No entanto, parece que Clint Eastwood voltou a ter interesse, depois da monotonia de Hereafter, Changeling e Invictus (abro uma excepção para Gran Torino), mas não exageremos. O ex-Dirty Harry consegue captar algumas facetas do ego de Hoover, desde a mania das grandezas de quem pensa ter nascido para ser um herói, aos exageros dos seus méritos e dos perigos sobrenaturais do comunismo. Toda a ambiguidade e as fantasias egomaníacas chegam ao zénite quando Hoover assiste à parada presidencial e parece receber as palmas dirigidas ao novo presidente. Outro ponto alto do filme, em termos dramáticos/freudianos, é a cena em que J Edgar veste as roupas da mãe recém-falecida num rasgo de Norman Bates. Esse momento e a explosão de ciúmes do personagem interpretado por Armie Hammer, quando J Edgar pondera casar com uma actriz com quem se envolveu fisicamente são dos mais marcantes da narrativa. Quase me esqueci do pedaço de plástico a tapar a cara de Hammer.
Pelo meio o filme desenrola-se de uma forma algo neutra, descomprometida, cinzenta, sensaborona. Confesso que a figura quase mitológica de Hoover me fascina/repulsa há algum tempo e sem este factor duvido que o filme me mantivesse interessado.

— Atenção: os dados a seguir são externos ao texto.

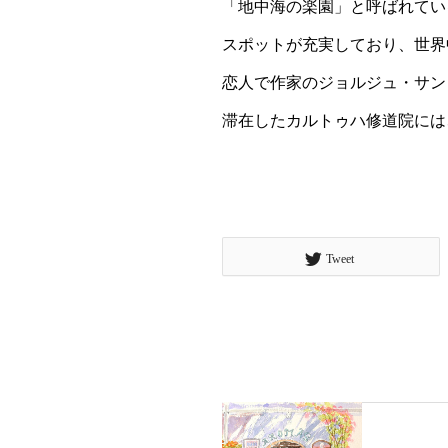
「地中海の楽園」と呼ばれてい
スポットが充実しており、世界
恋人で作家のジョルジュ・サン
滞在したカルトゥハ修道院には
Tweet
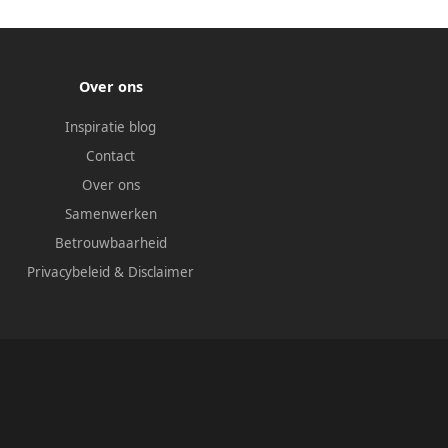
Over ons
Inspiratie blog
Contact
Over ons
Samenwerken
Betrouwbaarheid
Privacybeleid
&
Disclaimer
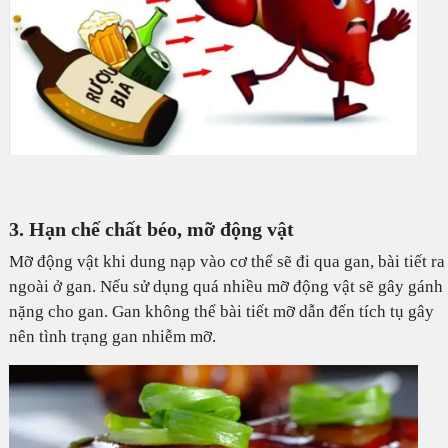
3. Hạn chế chất béo, mỡ động vật
Mỡ động vật khi dung nạp vào cơ thể sẽ đi qua gan, bài tiết ra
ngoài ở gan. Nếu sử dụng quá nhiều mỡ động vật sẽ gây gánh
nặng cho gan. Gan không thể bài tiết mỡ dẫn đến tích tụ gây
nên tình trạng gan nhiễm mỡ.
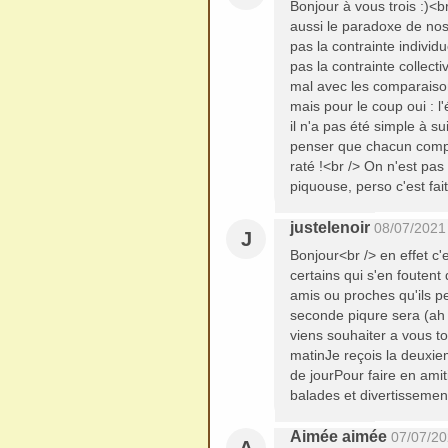
Bonjour à vous trois :)<b
aussi le paradoxe de nos s
pas la contrainte individue
pas la contrainte collecti
mal avec les comparaison
mais pour le coup oui : l'é
il n'a pas été simple à su
penser que chacun compre
raté !<br /> On n'est pas
piquouse, perso c'est fa
justelenoir
08/07/2021
J
Bonjour<br /> en effet c'
certains qui s'en foutent
amis ou proches qu'ils p
seconde piqure sera (ah 
viens souhaiter a vous 
matinJe reçois la deuxie
de jourPour faire en ami
balades et divertissemen
Aimée aimée
07/07/20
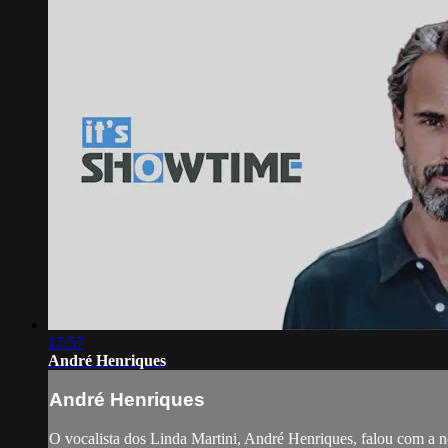
17:57
André Henriques
André Henriques
O vocalista dos Linda Martini, André Henriques, falou com a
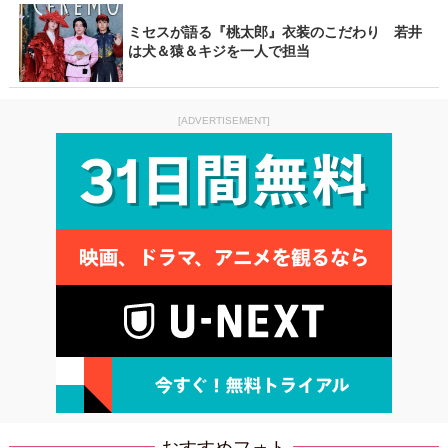
ミセスが語る『桃太郎』衣装のこだわり 若井
は犬＆猿＆キジを一人で担当
[ADVERTISEMENT]
おすすめフォト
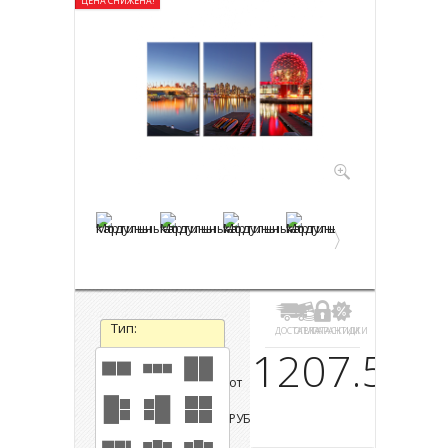
ЦЕНА СНИЖЕНА!
Тип:
ДОСТАВКА
ОПЛАТА
ГАРАНТИИ
СКИДКИ
1207.5
от
РУБ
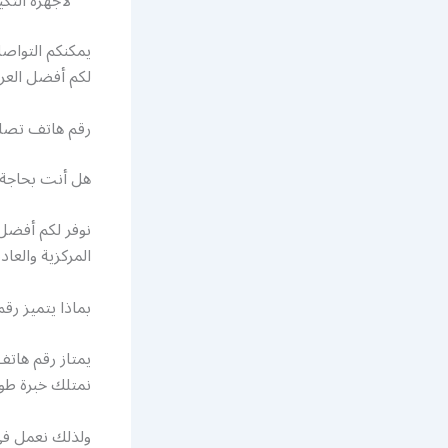
لأجهزة الت
يمكنكم التواص
لكم أفضل العر
رقم هاتف تصل
هل أنت بحاجة 
نوفر لكم أفضل
المركزية والعاد
بماذا يتميز ر
يمتاز رقم هاتف
نمتلك خبرة طوي
ولذلك نعمل ف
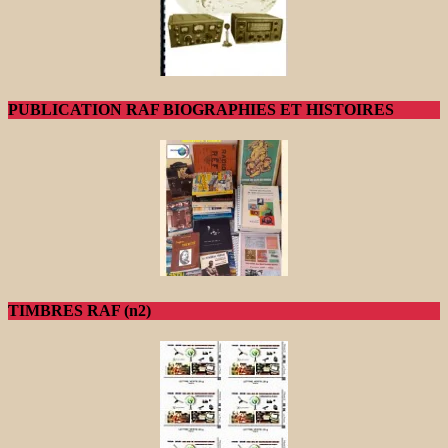
PUBLICATION RAF BIOGRAPHIES ET HISTOIRES
TIMBRES RAF (n2)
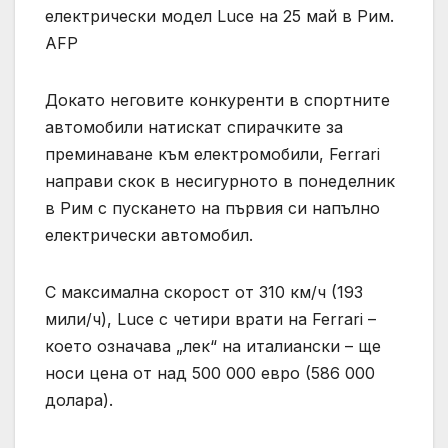
електрически модел Luce на 25 май в Рим.
AFP
Докато неговите конкуренти в спортните
автомобили натискат спирачките за
преминаване към електромобили, Ferrari
направи скок в несигурното в понеделник
в Рим с пускането на първия си напълно
електрически автомобил.
С максимална скорост от 310 км/ч (193
мили/ч), Luce с четири врати на Ferrari –
което означава „лек“ на италиански – ще
носи цена от над 500 000 евро (586 000
долара).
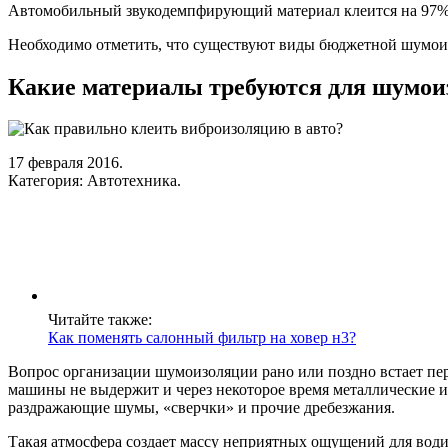
Автомобильный звукодемпфирующий материал клеится на 97% п
Необходимо отметить, что существуют виды бюджетной шумоизо
Какие материалы требуются для шумои
17 февраля 2016.
Категория: Автотехника.
Читайте также:
Как поменять салонный фильтр на ховер н3?
Вопрос организации шумоизоляции рано или поздно встает пер
машины не выдержит и через некоторое время металлические и 
раздражающие шумы, «сверчки» и прочие дребезжания.
Такая атмосфера создает массу неприятных ощущений для водит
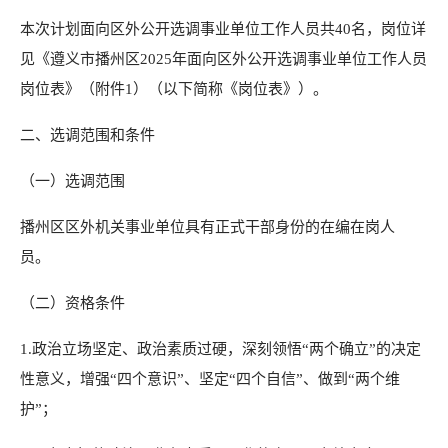
本次计划面向区外公开选调事业单位工作人员共40名，岗位详
见《遵义市播州区2025年面向区外公开选调事业单位工作人员
岗位表》（附件1）（以下简称《岗位表》）。
二、选调范围和条件
（一）选调范围
播州区区外机关事业单位具有正式干部身份的在编在岗人
员。
（二）资格条件
1.政治立场坚定、政治素质过硬，深刻领悟“两个确立”的决定
性意义，增强“四个意识”、坚定“四个自信”、做到“两个维
护”；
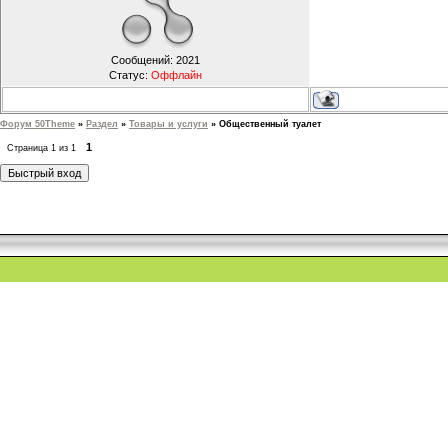
Сообщений:
2021
Статус:
Оффлайн
Форум 50Theme
»
Раздел
»
Товары и услуги
»
Общественный туалет
1
Страница
1
из
1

Esperava que Clint Eastwood tivesse concretizado melhor o retrato de Hoover, que tomasse uma posição mais vincada, nem que para isso se focasse apenas num aspecto. Por exemplo, a forma “Psycho” como a mãe (interpretada por Judi Dench) formatou um nerd da catalogação num diabrete capaz de chantagear o homem mais poderoso do mundo. Ou a forma como uma vida inteira trancado no armário da repressão sexual o transformou num mercenário político sem grande pachorra para escrúpulos ou direitos civis. Será que Hoover nunca deixou a sua libido correr à solta? São tantas a perguntas que ficam sem resposta. Talvez J Edgar seja uma personagem demasiado ambígua e abrangente para duas horas de cinema, pelo menos para as capacidades de Eastwood. Ficou um travo a brandura. Talvez a lente de Clint Eastwood precise de um pouco da assertividade da Magnum 44 de Dirty Harry.